E così, cercando di tranquillizzare mamma a proposito di un possibile (ma alquanto improbabile) ricovero in reparto, l’ho posizionata con la sua carrozzina in un posto un po’ appartato, lontano dai forti odori e dai tanti rumori molesti; le ho comprato qualcosa da sgranocchiare e due bottigliette d’acqua ai distributori automatici della sala d’attesa, le ho messo il telefono in carica alla prima presa di corrente disponibile, le ho dato un bacio e… visto che erano le 00:30 e non potevo più fare nulla per lei, l’ho salutata.
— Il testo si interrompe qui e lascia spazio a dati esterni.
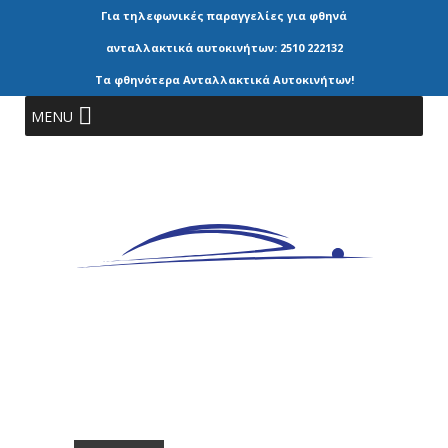
Για τηλεφωνικές παραγγελίες για φθηνά
ανταλλακτικά αυτοκινήτων: 2510 222132
Τα φθηνότερα Ανταλλακτικά Αυτοκινήτων!
MENU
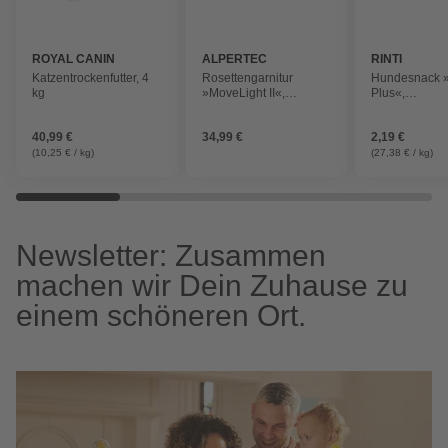
ROYAL CANIN
ALPERTEC
RINTI
Katzentrockenfutter, 4
Rosettengarnitur
Hundesnack 
kg
»MoveLight II«,
Plus«,
Edelstahl
Geflügel/Gem
40,99 €
34,99 €
2,19 €
(10,25 € / kg)
(27,38 € / kg)
Newsletter: Zusammen
machen wir Dein Zuhause zu
einem schöneren Ort.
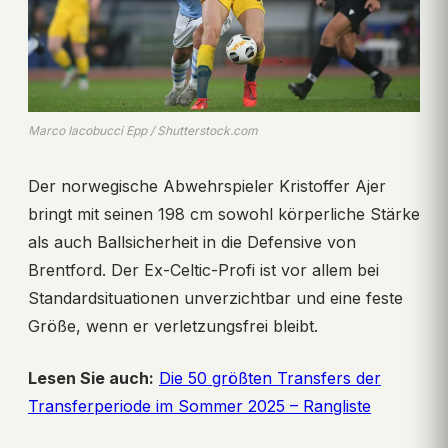
Marco Iacobucci Epp / Shutterstock.com
Der norwegische Abwehrspieler Kristoffer Ajer
bringt mit seinen 198 cm sowohl körperliche Stärke
als auch Ballsicherheit in die Defensive von
Brentford. Der Ex-Celtic-Profi ist vor allem bei
Standardsituationen unverzichtbar und eine feste
Größe, wenn er verletzungsfrei bleibt.
Lesen Sie auch:
Die 50 größten Transfers der
Transferperiode im Sommer 2025 – Rangliste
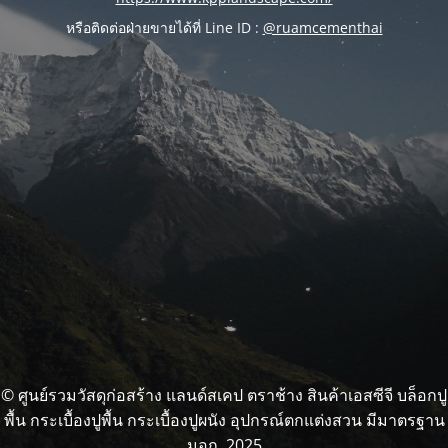
หรือติดต่อฝ่ายขายได้ที่ Line ID :
@ruamcementhai
© ศูนย์รวมวัสดุก่อสร้าง แลนด์สเคป ตราช้าง สินค้าเอสซีจี บล็อกปู
พื้น กระเบื้องปูพื้น กระเบื้องปูผนัง อุปกรณ์ตกแต่งสวน มีมาตรฐาน
มอก. 2025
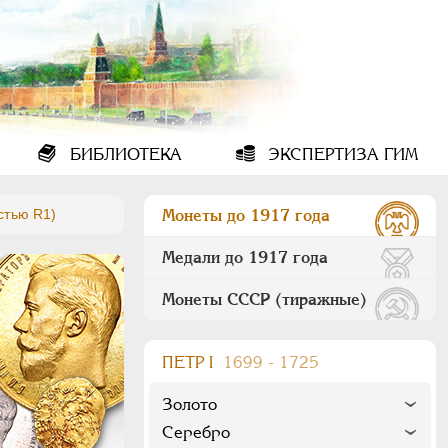
БИБЛИОТЕКА
ЭКСПЕРТИЗА ГИМ
стью R1)
Монеты до 1917 года
Медали до 1917 года
Монеты СССР (тиражные)
ПEТР I
1699 - 1725
Золото
Серебро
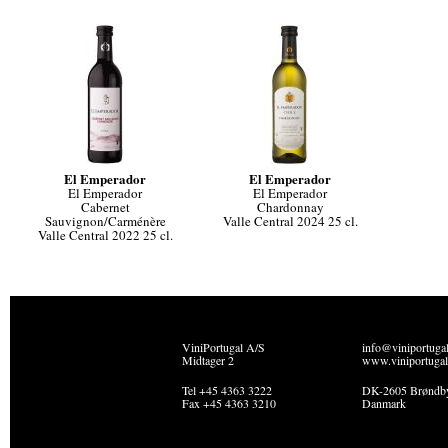
El Emperador
El Emperador
El Emperador
El Emperador
Cabernet
Chardonnay
Sauvignon/Carménère
Valle Central 2024 25 cl.
Valle Central 2022 25 cl.
ViniPortugal A/S
info@viniportuga
Midtager 2
www.viniportugal
Tel +45 4363 3222
DK-2605 Brøndb
Fax +45 4363 3210
Danmark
“Vai, Ale. E stai tranquillo. Oramai, qui in Italia bisogna solo pregare di non ammalarsi… lo sappiamo da tempo”, mi ha detto. Ed è questa sua frase, pregna di rassegnazione che, da sanitario, da cittadino e da figlio, mi ha dato il colpo di grazia.
Perché ha pienamente ragione, purtroppo.
L’ho lasciata lì, su quella scomodissima sedia a rotelle, mia madre. Dove, dopo diverse ore, i miei colleghi professionisti sanitari, tra una corsa e l’altra, hanno iniziato a combattere la sua polmonite con farmaci adeguati (Halleluia!) e potenti, finalmente. Ed è stata anche fortunata, mamma: non c’è alcuna speranza, per lei, di arrivare nel letto più o meno comodo di un reparto di degenza, ma… stamattina le hanno dato una barella. Un sogno, dopo tante ore di carrozzella. E sarà lì, chissà fino a quando.
Spett.le Beatrice Lorenzin, Ministro della Salute…
non riesco a terminare questa lettera in nessun altro modo, se non con la stessa domanda retorica, per certi versi scontata, con cui l’ho iniziata: noi operatori sanitari e soprattutto noi cittadini, ci meritiamo veramente tutto questo?